--- Input Enclosed Below ---
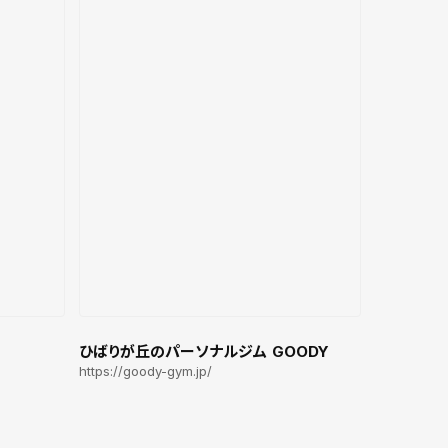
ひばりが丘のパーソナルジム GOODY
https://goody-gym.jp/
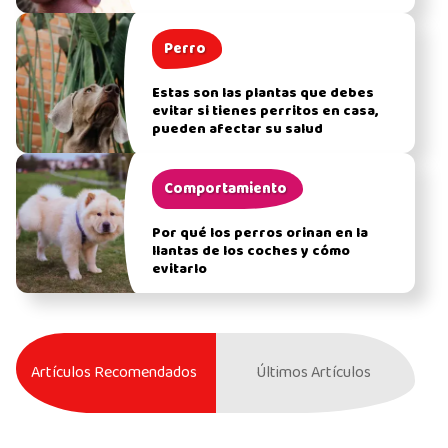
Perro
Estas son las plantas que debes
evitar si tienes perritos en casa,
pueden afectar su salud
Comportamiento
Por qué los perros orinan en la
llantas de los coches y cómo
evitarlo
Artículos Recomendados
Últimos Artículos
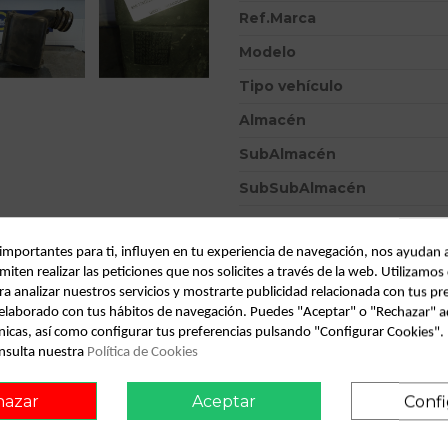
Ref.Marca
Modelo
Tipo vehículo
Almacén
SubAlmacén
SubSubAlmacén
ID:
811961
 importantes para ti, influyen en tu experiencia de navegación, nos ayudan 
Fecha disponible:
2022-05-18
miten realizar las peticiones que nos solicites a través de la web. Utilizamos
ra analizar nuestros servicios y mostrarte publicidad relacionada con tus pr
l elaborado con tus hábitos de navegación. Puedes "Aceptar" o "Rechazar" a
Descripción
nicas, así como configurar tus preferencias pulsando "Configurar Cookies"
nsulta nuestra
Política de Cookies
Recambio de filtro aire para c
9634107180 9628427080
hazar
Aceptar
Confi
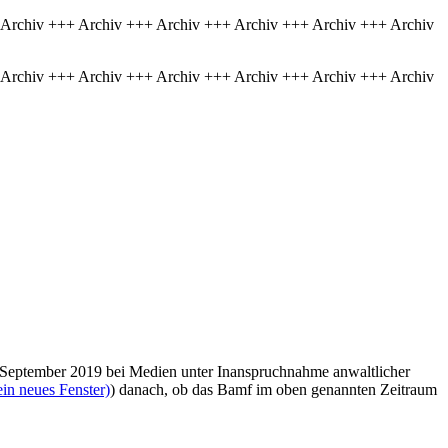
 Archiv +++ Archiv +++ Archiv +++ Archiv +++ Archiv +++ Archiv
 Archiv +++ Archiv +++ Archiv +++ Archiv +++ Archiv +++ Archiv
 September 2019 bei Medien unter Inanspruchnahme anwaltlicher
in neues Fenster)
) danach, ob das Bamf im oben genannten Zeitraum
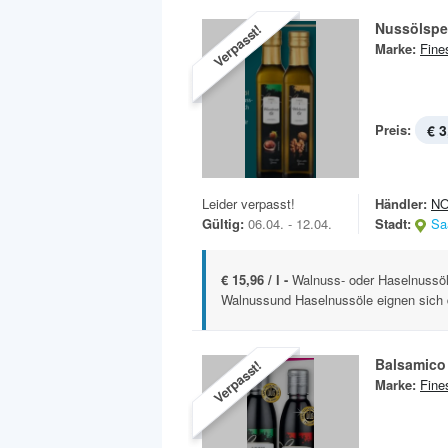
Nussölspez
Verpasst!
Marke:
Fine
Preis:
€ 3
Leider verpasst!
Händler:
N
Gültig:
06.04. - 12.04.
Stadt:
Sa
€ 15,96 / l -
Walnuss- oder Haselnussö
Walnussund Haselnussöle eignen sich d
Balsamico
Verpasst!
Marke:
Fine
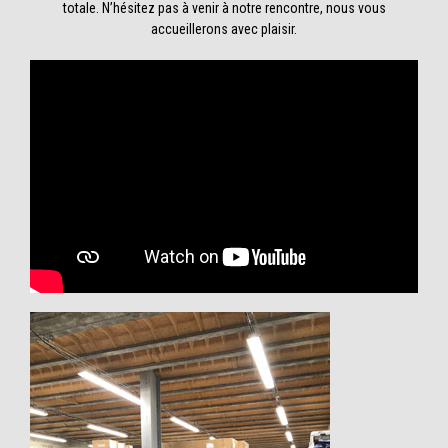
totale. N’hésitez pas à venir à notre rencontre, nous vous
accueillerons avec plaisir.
--- End of Enclosed Input ---
#### [Exercise aim]
All of the records above are to be written out exactly, minus their images.

#### [Written response]
ひばりが丘のパーソナルジム GOODY
https://goody-gym.jp/
Perro
Estas son las plantas que debes
evitar si tienes perritos en casa,
pueden afectar su salud
Comportamiento
Por qué los perros orinan en la
llantas de los coches y cómo
evitarlo
Artículos Recomendados
Últimos Artículos
Ref.Marca
Modelo
Tipo vehículo
Almacén
SubAlmacén
SubSubAlmacén
ID:
811961
 importantes para ti, influyen en tu experiencia de navegación, nos ayudan 
Fecha disponible:
2022-05-18
miten realizar las peticiones que nos solicites a través de la web. Utilizamos
ra analizar nuestros servicios y mostrarte publicidad relacionada con tus pr
l elaborado con tus hábitos de navegación. Puedes "Aceptar" o "Rechazar" a
Descripción
nicas, así como configurar tus preferencias pulsando "Configurar Cookies"
nsulta nuestra
Política de Cookies
Recambio de filtro aire para c
9634107180 9628427080
hazar
Aceptar
Confi
 Archiv +++ Archiv +++ Archiv +++ Archiv +++ Archiv +++ Archiv
 Archiv +++ Archiv +++ Archiv +++ Archiv +++ Archiv +++ Archiv
 September 2019 bei Medien unter Inanspruchnahme anwaltlicher
in neues Fenster)
) danach, ob das Bamf im oben genannten Zeitraum
Nussölspez
Verpasst!
Marke:
Fine
Preis:
€ 3
Leider verpasst!
Händler:
N
Gültig:
06.04. - 12.04.
Stadt:
Sa
€ 15,96 / l -
Walnuss- oder Haselnussö
Walnussund Haselnussöle eignen sich d
Balsamico
Verpasst!
Marke:
Fine
totale. N’hésitez pas à venir à notre rencontre, nous vous
accueillerons avec plaisir.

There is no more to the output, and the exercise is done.